(Records for the exercise begins)
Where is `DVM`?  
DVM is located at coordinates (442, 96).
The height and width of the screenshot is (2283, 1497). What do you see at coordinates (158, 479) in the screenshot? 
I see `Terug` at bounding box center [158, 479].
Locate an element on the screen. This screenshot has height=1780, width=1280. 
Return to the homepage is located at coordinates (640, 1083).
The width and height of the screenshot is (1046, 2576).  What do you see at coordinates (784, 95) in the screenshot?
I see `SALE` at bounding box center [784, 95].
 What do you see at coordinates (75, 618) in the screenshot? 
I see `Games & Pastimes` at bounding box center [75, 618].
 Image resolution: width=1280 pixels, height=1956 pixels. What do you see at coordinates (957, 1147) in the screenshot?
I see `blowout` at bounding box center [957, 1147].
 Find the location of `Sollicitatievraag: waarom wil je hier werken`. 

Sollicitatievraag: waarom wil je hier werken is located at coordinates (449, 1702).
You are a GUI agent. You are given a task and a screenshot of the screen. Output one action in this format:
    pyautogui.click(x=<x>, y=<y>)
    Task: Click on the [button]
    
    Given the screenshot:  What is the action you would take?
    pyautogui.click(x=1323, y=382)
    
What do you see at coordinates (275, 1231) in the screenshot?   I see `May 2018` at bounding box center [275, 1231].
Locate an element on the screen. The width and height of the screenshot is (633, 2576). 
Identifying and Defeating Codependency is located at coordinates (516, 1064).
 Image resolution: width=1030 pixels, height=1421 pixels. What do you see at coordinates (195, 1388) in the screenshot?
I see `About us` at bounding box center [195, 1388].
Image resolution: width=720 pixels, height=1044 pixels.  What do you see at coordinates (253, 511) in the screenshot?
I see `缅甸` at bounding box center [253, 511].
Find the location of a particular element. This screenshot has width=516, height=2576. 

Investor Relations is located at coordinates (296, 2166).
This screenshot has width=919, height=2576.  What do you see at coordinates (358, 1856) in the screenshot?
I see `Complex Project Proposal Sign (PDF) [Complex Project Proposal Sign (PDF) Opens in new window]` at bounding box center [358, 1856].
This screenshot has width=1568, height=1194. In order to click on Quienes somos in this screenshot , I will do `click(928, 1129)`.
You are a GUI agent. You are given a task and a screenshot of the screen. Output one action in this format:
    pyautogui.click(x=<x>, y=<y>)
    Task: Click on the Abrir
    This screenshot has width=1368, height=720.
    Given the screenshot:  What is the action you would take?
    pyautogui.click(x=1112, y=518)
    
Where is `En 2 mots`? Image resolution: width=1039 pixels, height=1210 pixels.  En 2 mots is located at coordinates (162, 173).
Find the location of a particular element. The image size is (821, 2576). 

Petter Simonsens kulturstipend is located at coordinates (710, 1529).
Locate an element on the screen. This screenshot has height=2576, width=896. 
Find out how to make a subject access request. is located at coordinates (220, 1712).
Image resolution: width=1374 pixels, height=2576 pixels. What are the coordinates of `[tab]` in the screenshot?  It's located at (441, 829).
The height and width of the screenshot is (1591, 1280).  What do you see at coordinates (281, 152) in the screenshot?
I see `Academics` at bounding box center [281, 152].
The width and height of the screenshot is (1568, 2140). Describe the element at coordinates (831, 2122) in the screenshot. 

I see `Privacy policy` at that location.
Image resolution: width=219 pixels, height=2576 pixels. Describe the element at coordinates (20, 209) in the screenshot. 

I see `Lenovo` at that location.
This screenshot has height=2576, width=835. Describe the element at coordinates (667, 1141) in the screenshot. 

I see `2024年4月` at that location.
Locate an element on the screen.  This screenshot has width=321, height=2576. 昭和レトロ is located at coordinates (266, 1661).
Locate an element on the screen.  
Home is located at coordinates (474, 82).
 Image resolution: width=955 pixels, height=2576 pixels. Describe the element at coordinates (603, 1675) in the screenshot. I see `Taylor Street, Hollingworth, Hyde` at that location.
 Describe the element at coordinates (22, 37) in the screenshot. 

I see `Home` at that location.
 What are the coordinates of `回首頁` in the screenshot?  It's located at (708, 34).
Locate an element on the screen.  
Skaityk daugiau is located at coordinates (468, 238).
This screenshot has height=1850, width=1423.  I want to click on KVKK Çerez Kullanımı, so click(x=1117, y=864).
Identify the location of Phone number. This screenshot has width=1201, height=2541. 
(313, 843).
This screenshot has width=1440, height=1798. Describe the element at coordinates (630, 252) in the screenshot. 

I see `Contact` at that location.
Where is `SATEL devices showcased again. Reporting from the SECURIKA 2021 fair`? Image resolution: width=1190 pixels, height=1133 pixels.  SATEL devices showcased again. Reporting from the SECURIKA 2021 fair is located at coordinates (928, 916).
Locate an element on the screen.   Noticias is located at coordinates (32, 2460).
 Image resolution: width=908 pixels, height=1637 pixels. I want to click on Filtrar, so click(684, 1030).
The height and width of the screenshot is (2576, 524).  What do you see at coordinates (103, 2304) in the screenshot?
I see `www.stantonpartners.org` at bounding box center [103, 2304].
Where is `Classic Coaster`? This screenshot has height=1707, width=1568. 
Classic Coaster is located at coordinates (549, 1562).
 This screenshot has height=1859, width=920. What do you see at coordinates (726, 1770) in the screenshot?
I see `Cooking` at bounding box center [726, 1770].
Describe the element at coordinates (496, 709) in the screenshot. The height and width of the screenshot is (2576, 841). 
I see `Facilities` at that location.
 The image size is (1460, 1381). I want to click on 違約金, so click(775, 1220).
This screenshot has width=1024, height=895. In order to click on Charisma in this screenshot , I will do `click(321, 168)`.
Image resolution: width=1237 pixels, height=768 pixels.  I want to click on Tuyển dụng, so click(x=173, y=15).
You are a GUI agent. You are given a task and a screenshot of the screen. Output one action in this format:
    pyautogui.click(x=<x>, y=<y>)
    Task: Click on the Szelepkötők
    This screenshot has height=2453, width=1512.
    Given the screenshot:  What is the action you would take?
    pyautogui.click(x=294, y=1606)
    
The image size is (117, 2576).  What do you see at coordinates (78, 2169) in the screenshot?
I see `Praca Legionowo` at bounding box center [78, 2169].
(Records for the exercise ends)
Give back exactly the lines beginning at the one with "This screenshot has height=2453, width=1512." and ending at the final line of the material; both boundary lines belong in it.

## Exercise solution:
    This screenshot has height=2453, width=1512.
    Given the screenshot:  What is the action you would take?
    pyautogui.click(x=294, y=1606)
    
The image size is (117, 2576).  What do you see at coordinates (78, 2169) in the screenshot?
I see `Praca Legionowo` at bounding box center [78, 2169].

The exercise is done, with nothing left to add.